*Work request*. Among the records, find the lines that hold the string "Center" and return them.
[Provided data Boundary: Start]
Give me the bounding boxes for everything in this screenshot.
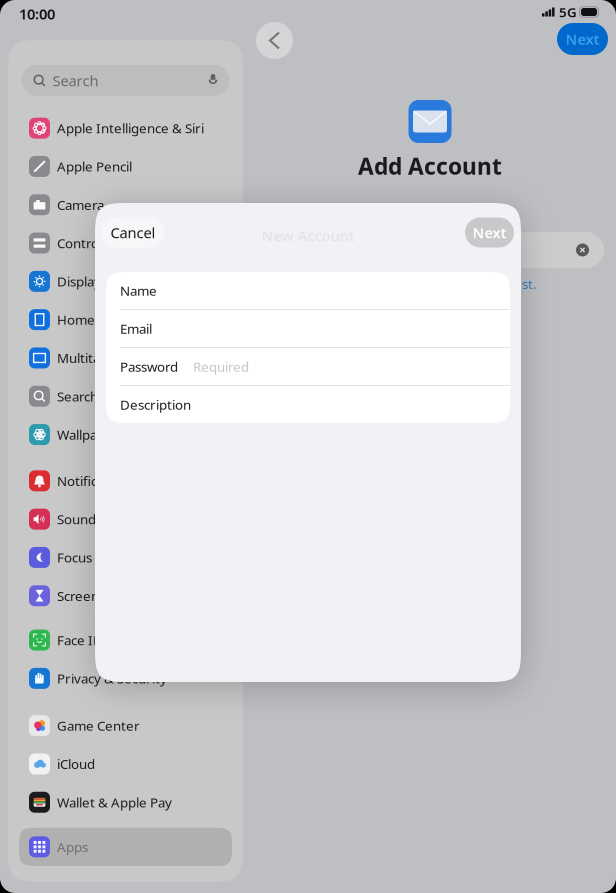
button[interactable]: Next bbox=[557, 23, 608, 55]
staticText: Focus bbox=[57, 549, 92, 566]
staticText: Password bbox=[120, 358, 178, 375]
staticText: Next bbox=[566, 29, 600, 49]
staticText: Add Account bbox=[358, 151, 502, 181]
staticText: Search bbox=[52, 71, 98, 90]
button[interactable]: Control Center bbox=[19, 224, 232, 262]
button[interactable]: Apple Intelligence & Siri bbox=[19, 109, 232, 147]
staticText: Apps bbox=[57, 838, 88, 856]
staticText: 10:00 bbox=[19, 4, 55, 24]
button[interactable]: Sounds bbox=[19, 500, 232, 538]
button[interactable]: Wallpaper bbox=[19, 415, 232, 454]
staticText: Control Center bbox=[57, 234, 148, 252]
button[interactable]: Multitasking & Gestures bbox=[19, 339, 232, 377]
button[interactable]: Focus bbox=[19, 538, 232, 577]
staticText: Next bbox=[472, 223, 506, 242]
staticText: Privacy & Security bbox=[57, 670, 167, 687]
button[interactable]: Apps bbox=[19, 828, 232, 866]
staticText: Email bbox=[120, 320, 152, 337]
button[interactable]: Home Screen & App Library bbox=[19, 300, 232, 339]
button[interactable]: Privacy & Security bbox=[19, 659, 232, 698]
button[interactable]: Wallet & Apple Pay bbox=[19, 783, 232, 821]
staticText: Game Center bbox=[57, 717, 140, 734]
button[interactable]: Game Center bbox=[19, 706, 232, 745]
staticText: st. bbox=[522, 275, 537, 293]
button[interactable]: iCloud bbox=[19, 745, 232, 783]
staticText: Name bbox=[120, 282, 157, 299]
staticText: New Account bbox=[262, 226, 354, 245]
button[interactable]: Search bbox=[19, 377, 232, 415]
staticText: Screen Time bbox=[57, 587, 132, 605]
button[interactable]: Next bbox=[465, 218, 514, 248]
staticText: Sounds bbox=[57, 510, 102, 528]
button[interactable]: Face ID & Passcode bbox=[19, 621, 232, 659]
button[interactable]: Back bbox=[256, 22, 293, 59]
staticText: Display & Brightness bbox=[57, 272, 184, 290]
staticText: Wallpaper bbox=[57, 426, 119, 443]
button[interactable]: Screen Time bbox=[19, 577, 232, 615]
staticText: Home Screen & App Library bbox=[57, 311, 227, 328]
staticText: Description bbox=[120, 396, 191, 413]
staticText: Cancel bbox=[110, 223, 156, 242]
button[interactable]: Display & Brightness bbox=[19, 262, 232, 300]
staticText: Face ID & Passcode bbox=[57, 631, 176, 649]
button[interactable]: Apple Pencil bbox=[19, 147, 232, 186]
staticText: Notifications bbox=[57, 472, 134, 490]
staticText: Apple Pencil bbox=[57, 158, 132, 175]
button[interactable]: Camera bbox=[19, 186, 232, 224]
staticText: Multitasking & Gestures bbox=[57, 349, 204, 367]
staticText: Required bbox=[193, 358, 249, 375]
staticText: Camera bbox=[57, 196, 104, 214]
staticText: iCloud bbox=[57, 755, 95, 773]
button[interactable]: Notifications bbox=[19, 462, 232, 500]
button[interactable]: Cancel bbox=[101, 217, 165, 248]
staticText: Apple Intelligence & Siri bbox=[57, 119, 204, 137]
staticText: 5G bbox=[559, 3, 577, 21]
staticText: Search bbox=[57, 387, 98, 405]
staticText: Wallet & Apple Pay bbox=[57, 793, 172, 811]
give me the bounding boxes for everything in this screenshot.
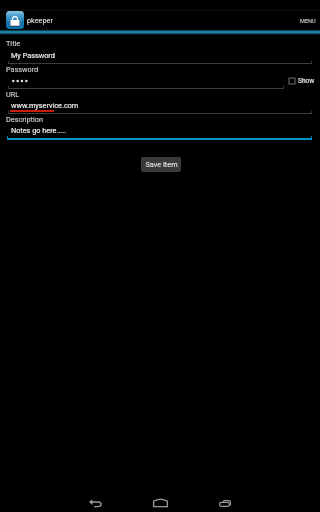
button[interactable]: Menu <box>296 13 320 29</box>
button[interactable]: Show <box>289 75 315 87</box>
staticText: Description <box>6 115 43 124</box>
staticText: URL <box>6 90 20 99</box>
button[interactable]: Home <box>129 486 191 512</box>
button[interactable]: Save Item <box>141 157 181 172</box>
button[interactable]: Recent apps <box>194 486 256 512</box>
staticText: pkeeper <box>27 16 53 25</box>
staticText: Title <box>6 39 21 48</box>
staticText: Password <box>6 65 39 74</box>
button[interactable]: Back <box>64 486 126 512</box>
staticText: www.myservice.com <box>11 101 79 110</box>
staticText: MENU <box>300 18 316 25</box>
staticText: My Password <box>11 51 55 60</box>
staticText: Show <box>298 77 315 85</box>
staticText: Notes go here..... <box>11 126 67 135</box>
staticText: Save Item <box>145 160 178 169</box>
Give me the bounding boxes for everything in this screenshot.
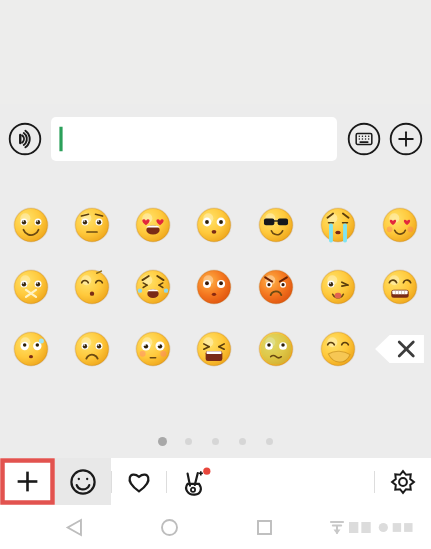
button[interactable]: Add [389, 122, 423, 156]
button[interactable] [51, 117, 337, 161]
button[interactable]: Emoji 6 [307, 194, 369, 256]
button[interactable]: Favorites [112, 458, 166, 505]
button[interactable]: Emoji 12 [245, 256, 307, 318]
button[interactable]: Add sticker pack [0, 458, 55, 505]
button[interactable]: Emoji 19 [245, 318, 307, 380]
button[interactable]: Backspace [369, 318, 431, 380]
button[interactable]: Emoji 7 [369, 194, 431, 256]
button[interactable]: Back [52, 505, 96, 549]
button[interactable]: Emoji 8 [0, 256, 61, 318]
button[interactable]: Emoji 11 [183, 256, 245, 318]
button[interactable]: Emoji 4 [183, 194, 245, 256]
button[interactable]: Emoji 3 [122, 194, 183, 256]
button[interactable]: Recent apps [242, 505, 286, 549]
button[interactable]: Switch keyboard [347, 122, 381, 156]
button[interactable]: Emoji 15 [0, 318, 61, 380]
button[interactable]: Emoji 18 [183, 318, 245, 380]
button[interactable]: Emoji 2 [61, 194, 122, 256]
button[interactable]: Emoji 9 [61, 256, 122, 318]
button[interactable]: Emoji 13 [307, 256, 369, 318]
button[interactable]: Emoji 1 [0, 194, 61, 256]
button[interactable]: Emoji 5 [245, 194, 307, 256]
button[interactable]: Emoji 14 [369, 256, 431, 318]
button[interactable]: Emoji [55, 458, 111, 505]
button[interactable]: Home [147, 505, 191, 549]
button[interactable]: Emoji 17 [122, 318, 183, 380]
button[interactable]: Settings [375, 458, 431, 505]
button[interactable]: Gestures [167, 458, 225, 505]
button[interactable]: Emoji 16 [61, 318, 122, 380]
button[interactable]: Voice input [8, 122, 42, 156]
button[interactable]: Emoji 10 [122, 256, 183, 318]
button[interactable]: Emoji 20 [307, 318, 369, 380]
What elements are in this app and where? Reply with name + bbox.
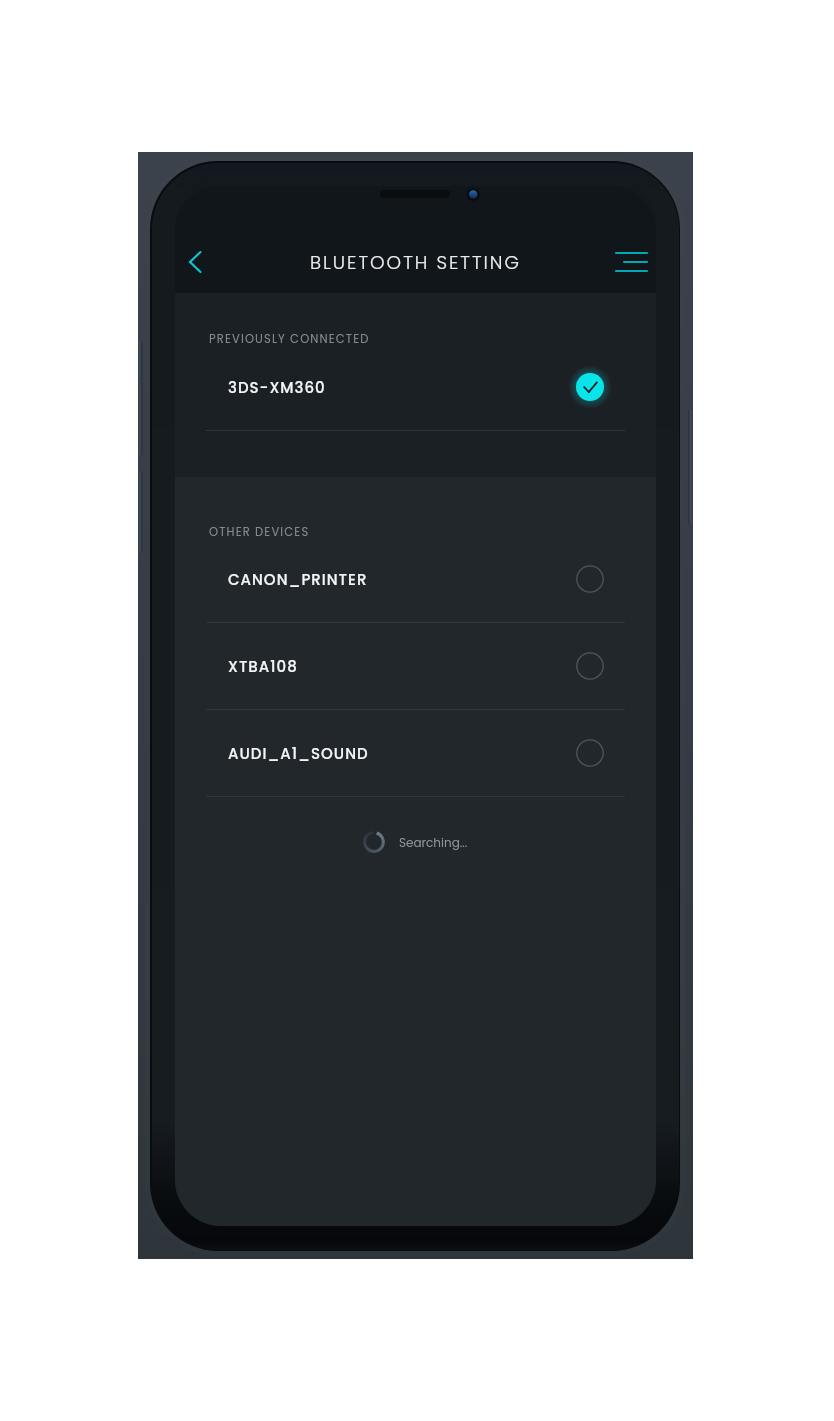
button[interactable]: AUDI_A1_SOUND — [175, 725, 656, 781]
staticText: 3DS-XM360 — [228, 377, 326, 398]
staticText: PREVIOUSLY CONNECTED — [209, 331, 370, 347]
button[interactable]: Menu — [608, 240, 652, 284]
staticText: BLUETOOTH SETTING — [310, 250, 521, 276]
button[interactable]: 3DS-XM360 — [175, 359, 656, 415]
button[interactable]: CANON_PRINTER — [175, 551, 656, 607]
staticText: CANON_PRINTER — [228, 569, 368, 590]
button[interactable]: XTBA108 — [175, 638, 656, 694]
button[interactable]: Back — [175, 240, 217, 284]
staticText: XTBA108 — [228, 656, 298, 677]
staticText: AUDI_A1_SOUND — [228, 743, 369, 764]
staticText: Searching... — [399, 834, 468, 851]
staticText: OTHER DEVICES — [209, 524, 310, 540]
[Provided data Boundary: End]
*Answer to the problem*.
button[interactable]: Control Center bbox=[19, 224, 232, 262]
staticText: Control Center bbox=[57, 234, 148, 252]
staticText: Game Center bbox=[57, 717, 140, 734]
button[interactable]: Game Center bbox=[19, 706, 232, 745]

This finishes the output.